DATA RECORDS:
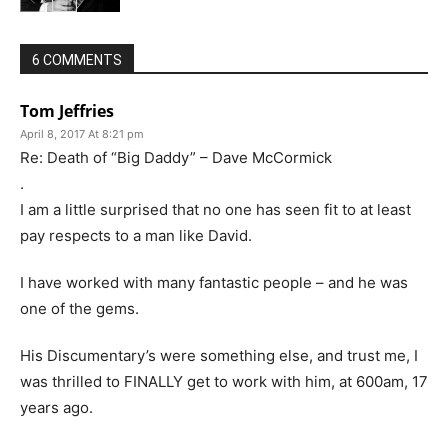
6 COMMENTS
Tom Jeffries
April 8, 2017 At 8:21 pm
Re: Death of “Big Daddy” – Dave McCormick
.
I am a little surprised that no one has seen fit to at least
pay respects to a man like David.
I have worked with many fantastic people – and he was
one of the gems.
His Discumentary’s were something else, and trust me, I
was thrilled to FINALLY get to work with him, at 600am, 17
years ago.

WORK TASK: No line before the one containing "Tom Jeffries" should be copied; restate that line and all the rest through the end of the data above word for word.

TASK RESULT:
Tom Jeffries
April 8, 2017 At 8:21 pm
Re: Death of “Big Daddy” – Dave McCormick
.
I am a little surprised that no one has seen fit to at least
pay respects to a man like David.
I have worked with many fantastic people – and he was
one of the gems.
His Discumentary’s were something else, and trust me, I
was thrilled to FINALLY get to work with him, at 600am, 17
years ago.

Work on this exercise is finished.